If ever there was an intriguing title for a play this one is it. Just a bit offbeat, the title suggests some automatic associations in our heads. Many of us have a Peter Pan story somewhere in our background and I’m no exception… but that’s another story. This account is about the design and how it developed. At our first design meeting I told Jen that what I was proposing might seem slightly odd; she just turned to me and said “Please… this is after all a Sarah Ruhl play”. I took that to mean that given this playwright’s penchant for surreal situations, just about anything goes.

Naturally work begins with reading the play. Things, names, places, themes and associations automatically pop out at me as I read. Images also come to mind. The play has a clearly autobiographical aspect, involving memories of specific time and places. We learn that the story mainly takes place in Davenport, Iowa, at the family home.

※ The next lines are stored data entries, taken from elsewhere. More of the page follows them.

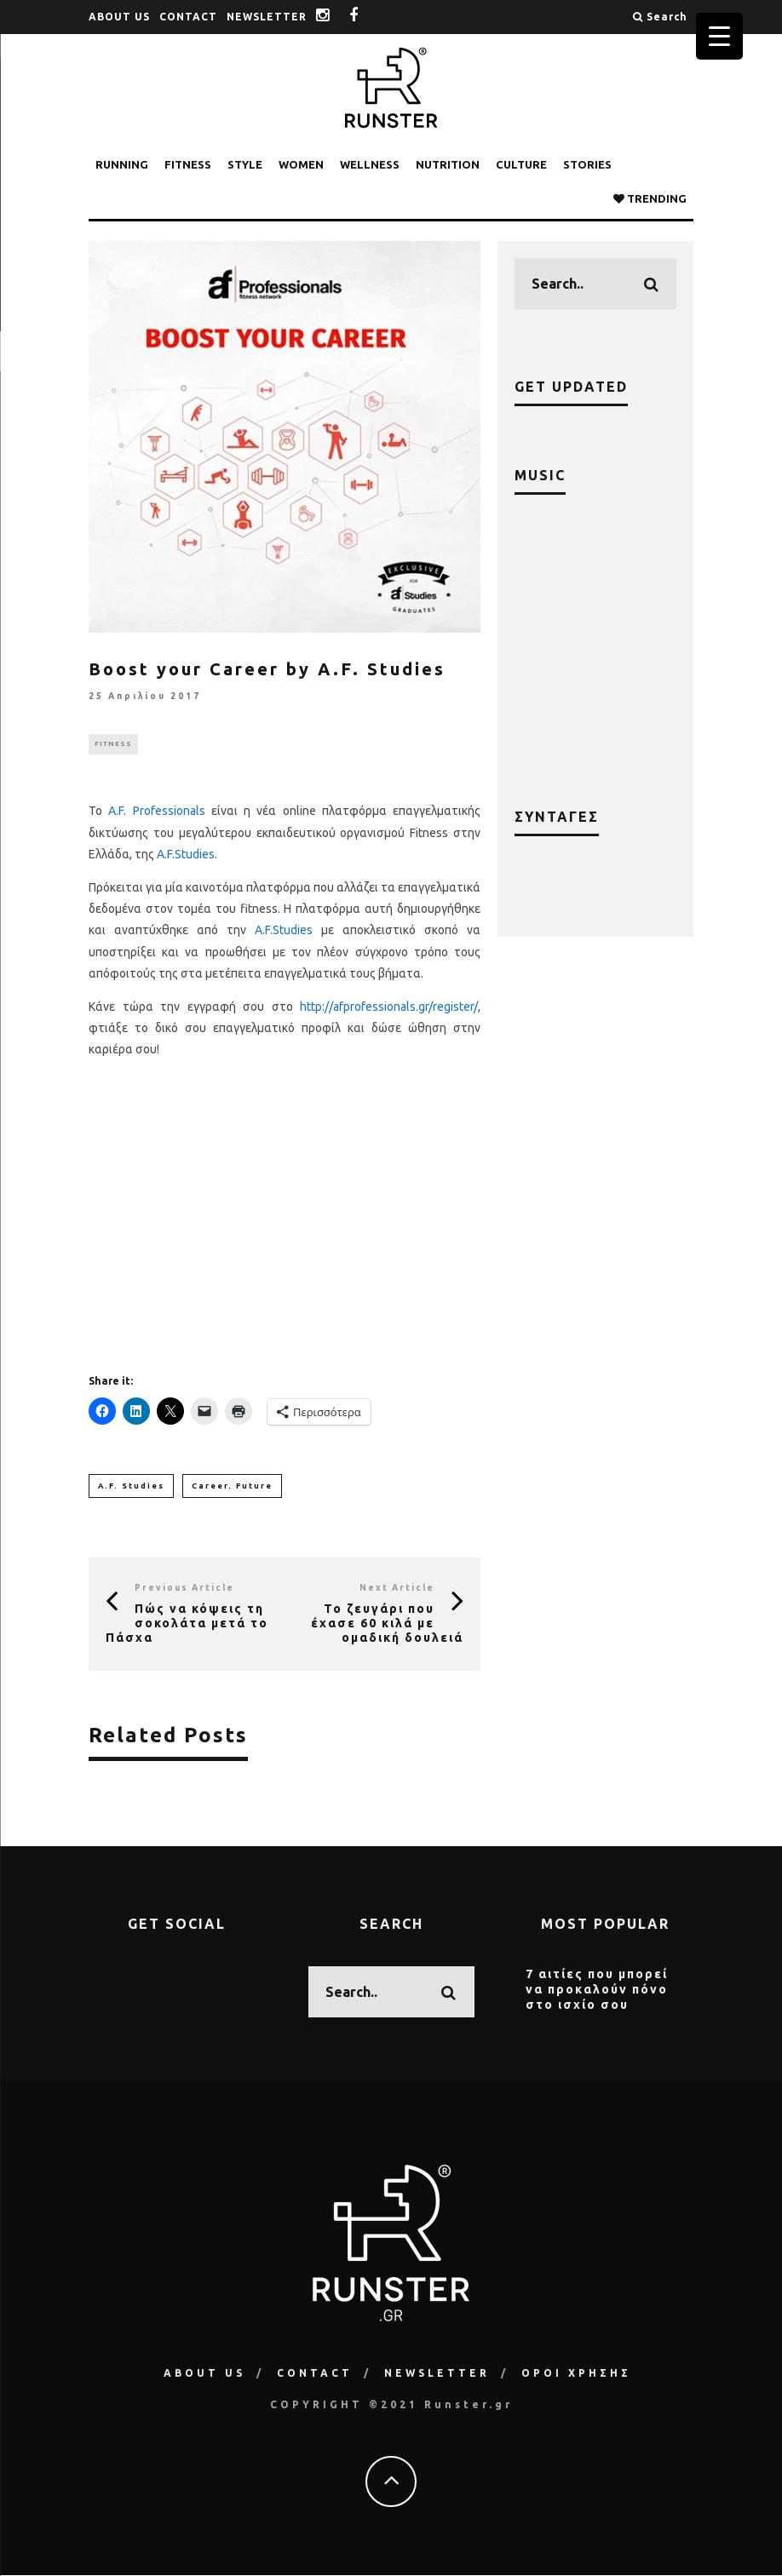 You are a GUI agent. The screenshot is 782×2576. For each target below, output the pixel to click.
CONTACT (188, 16)
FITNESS (187, 164)
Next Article (396, 1588)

Even the street address is mentioned and, unlike most play scripts this one included a few photos, which made me think that the images were of significance to the author.

I couldn’t help feeling that in addition to the six ostensibly real-life characters, there was a seventh: Davenport itself. Reading along, a painting popped up - we designers tend to carry around large picture libraries in our heads. This time it was the work of one of America’s most iconic artists: Grant Wood. He had painted an Iowa scene showing land, some houses, a river and a bridge. Turns out , it’s a rendition of Stone City, Iowa – but the basic elements of the scene seemed to fit.

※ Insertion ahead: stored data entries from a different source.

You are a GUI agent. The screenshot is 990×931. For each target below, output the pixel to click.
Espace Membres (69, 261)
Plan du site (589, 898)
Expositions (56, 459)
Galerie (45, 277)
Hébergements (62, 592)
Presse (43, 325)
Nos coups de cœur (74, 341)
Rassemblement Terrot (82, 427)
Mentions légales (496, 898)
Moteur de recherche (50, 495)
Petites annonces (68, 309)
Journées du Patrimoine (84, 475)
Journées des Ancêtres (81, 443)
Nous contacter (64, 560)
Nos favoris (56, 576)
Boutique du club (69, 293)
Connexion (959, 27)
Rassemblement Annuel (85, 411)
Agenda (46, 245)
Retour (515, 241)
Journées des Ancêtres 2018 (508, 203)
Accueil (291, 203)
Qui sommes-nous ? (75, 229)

So, next I Googled images of Davenport. Among these a graphic design representing the city kept appearing. Very likely this was produced by a professional studio, perhaps hired by the local chamber of commerce for promotional purposes. The image was a collage of Davenport landmarks to suggest the town’s physical identity through the historic span of its architecture.

And that is how the thought possessed me that Davenport should appear onstage, not necessarily as it appears in photographs, but as it appears symbolically. Of course however I do it, the image must be recognizable. That’s why I’ve included the Mississippi River, along with Davenport’s Centennial Bridge, an indispensible local icon.

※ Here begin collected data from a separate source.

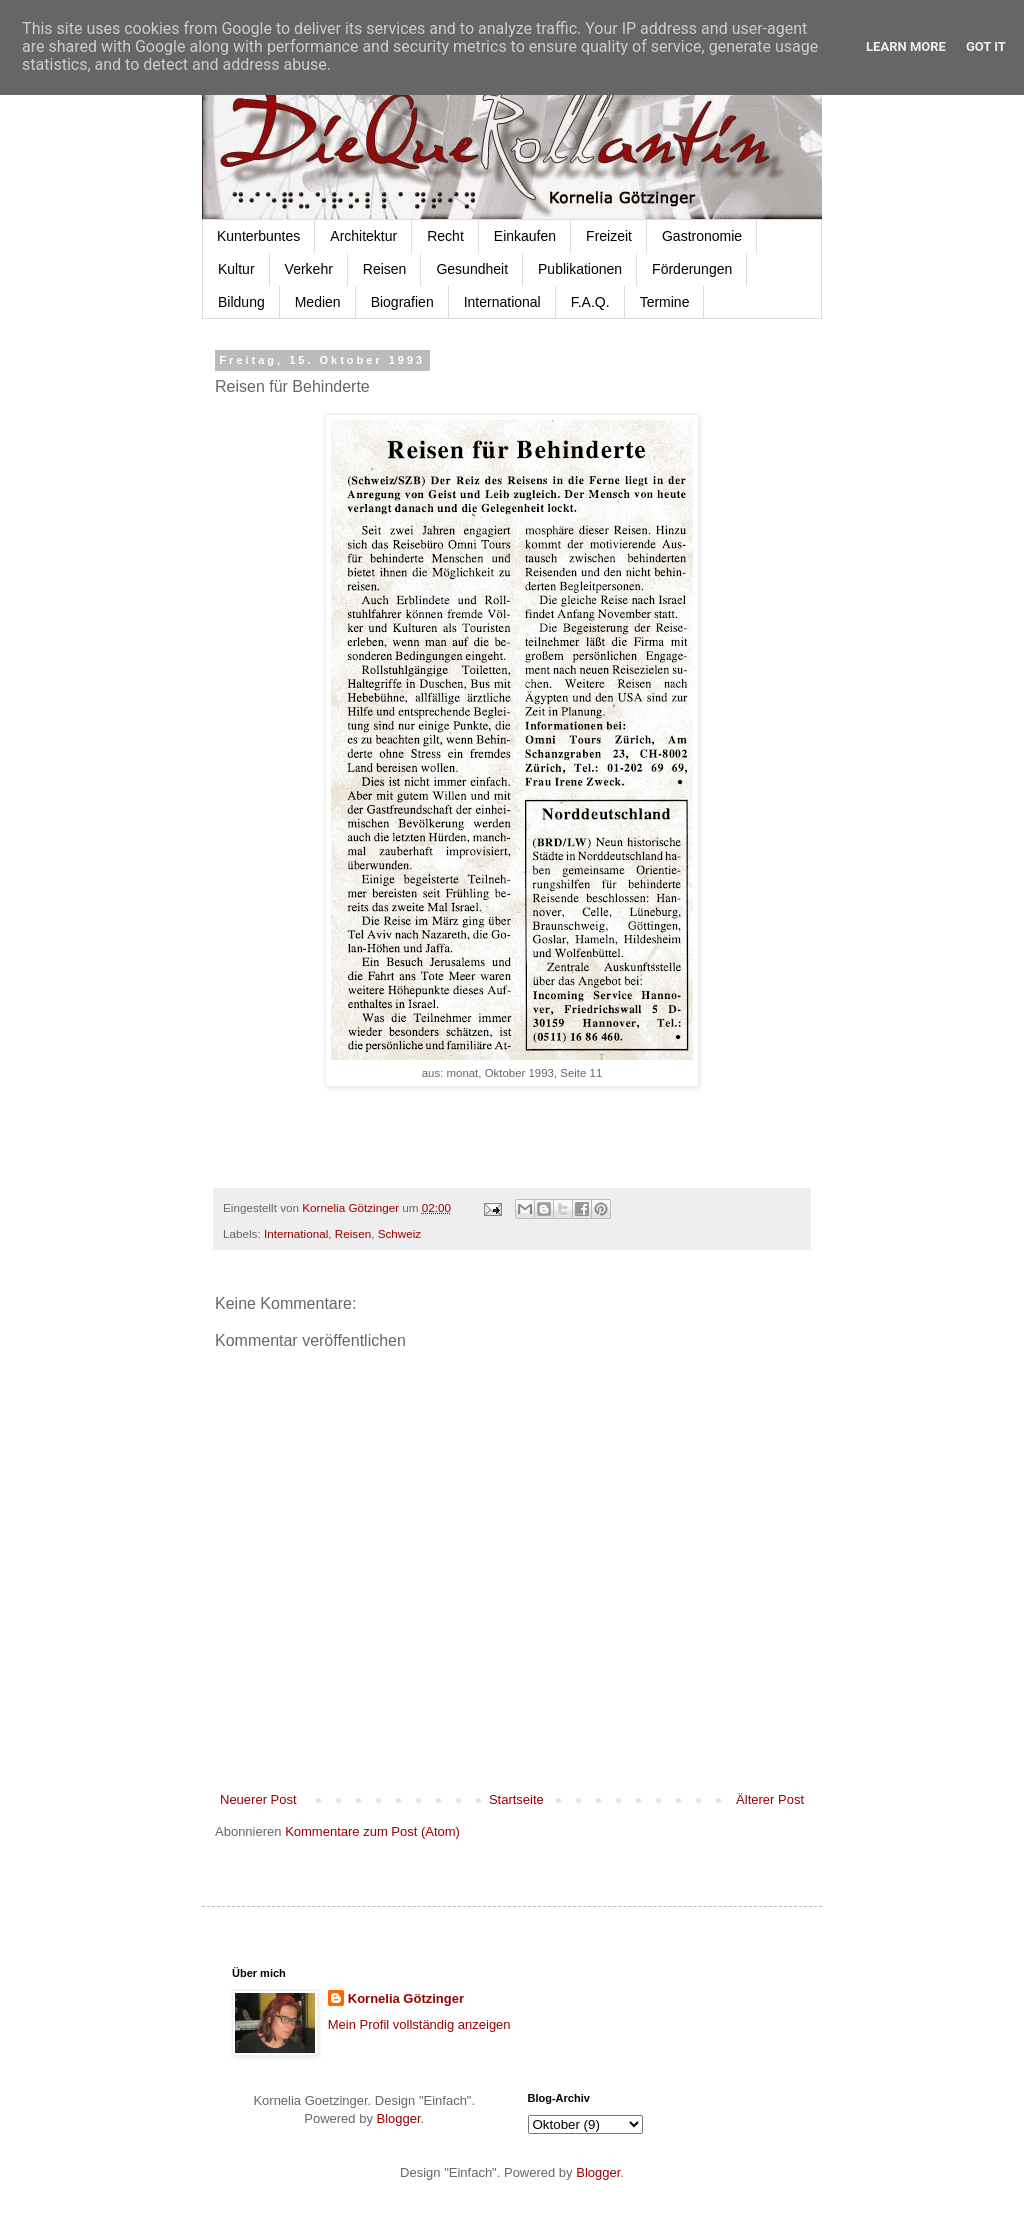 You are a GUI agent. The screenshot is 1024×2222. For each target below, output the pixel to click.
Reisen (385, 269)
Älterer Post (770, 1799)
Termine (665, 302)
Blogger (399, 2118)
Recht (445, 236)
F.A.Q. (590, 302)
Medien (318, 302)
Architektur (363, 236)
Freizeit (609, 236)
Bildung (241, 302)
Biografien (402, 302)
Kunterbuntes (258, 236)
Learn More (906, 46)
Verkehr (309, 269)
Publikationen (580, 269)
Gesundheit (472, 269)
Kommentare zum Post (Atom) (372, 1831)
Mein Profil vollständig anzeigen (419, 2024)
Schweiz (400, 1233)
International (502, 302)
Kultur (236, 269)
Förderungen (692, 269)
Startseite (516, 1799)
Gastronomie (702, 236)
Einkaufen (525, 236)
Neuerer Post (258, 1799)
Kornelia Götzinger (406, 1998)
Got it (986, 46) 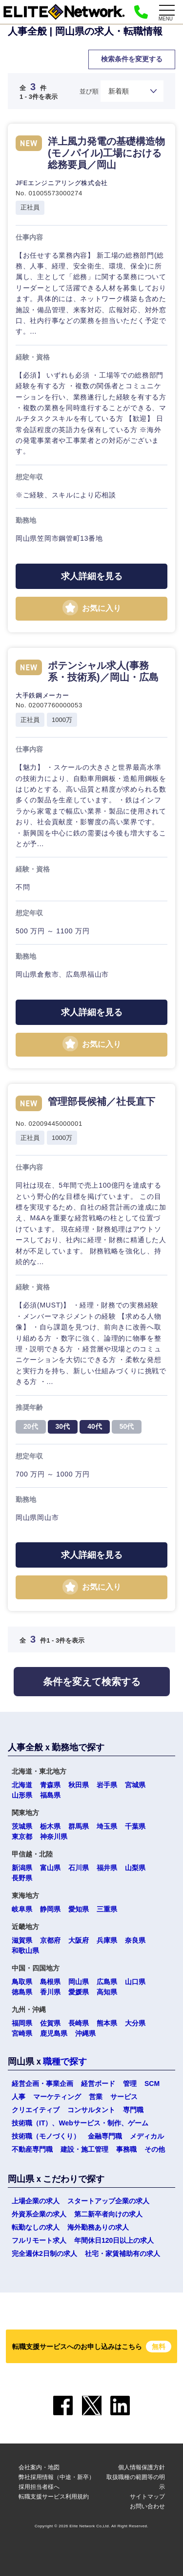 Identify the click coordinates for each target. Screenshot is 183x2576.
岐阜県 (22, 1909)
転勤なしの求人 (36, 2227)
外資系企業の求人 (39, 2214)
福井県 (107, 1868)
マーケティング (57, 2097)
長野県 (22, 1878)
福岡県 (22, 2023)
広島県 (107, 1982)
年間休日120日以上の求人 (114, 2240)
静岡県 (50, 1909)
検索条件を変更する (132, 59)
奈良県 (135, 1940)
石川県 (78, 1868)
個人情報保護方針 (141, 2467)
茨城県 (22, 1826)
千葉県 (135, 1826)
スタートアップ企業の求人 (108, 2201)
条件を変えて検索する (92, 1681)
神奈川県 (53, 1836)
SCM (152, 2083)
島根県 (50, 1982)
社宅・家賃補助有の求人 (122, 2253)
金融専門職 (105, 2136)
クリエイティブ (36, 2110)
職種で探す (65, 2061)
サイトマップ (147, 2496)
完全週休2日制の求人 (44, 2253)
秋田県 (78, 1785)
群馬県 (78, 1826)
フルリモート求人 (39, 2240)
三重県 (107, 1909)
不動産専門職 (32, 2149)
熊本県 (107, 2023)
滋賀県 (22, 1940)
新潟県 (22, 1868)
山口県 (135, 1982)
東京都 (22, 1836)
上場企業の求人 (36, 2201)
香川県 (50, 1992)
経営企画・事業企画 (42, 2083)
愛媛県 (78, 1992)
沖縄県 (85, 2033)
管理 (130, 2083)
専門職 (133, 2110)
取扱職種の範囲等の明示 (135, 2482)
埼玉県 (107, 1826)
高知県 (107, 1992)
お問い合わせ (147, 2506)
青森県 (50, 1785)
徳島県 (22, 1992)
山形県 (22, 1795)
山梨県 (135, 1868)
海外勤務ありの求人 (98, 2227)
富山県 (50, 1868)
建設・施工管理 (84, 2149)
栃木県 (50, 1826)
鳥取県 (22, 1982)
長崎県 (78, 2023)
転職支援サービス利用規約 (54, 2496)
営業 (95, 2097)
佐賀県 (50, 2023)
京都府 (50, 1940)
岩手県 (107, 1785)
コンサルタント (91, 2110)
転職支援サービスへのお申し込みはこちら (91, 2346)
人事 (18, 2097)
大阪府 (78, 1940)
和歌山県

Fortunately, Ms. Ruhl suggests added imagery as the plot unfolds. And she gives permission to match her surreal musings with stage items that help to illustrate the action. So yes, we’re in the house the characters live in, and we see it from the outside as well. Oh, and since the script mentions it, we also see the Davenport Children’s Theatre. And have I mentioned Peter Pan entering the Darling Nursery? … and let’s not forget the pirate ship. Moreover, we must also consider that aerial effects are to be anticipated. Surely, Peter Pan is going to fly.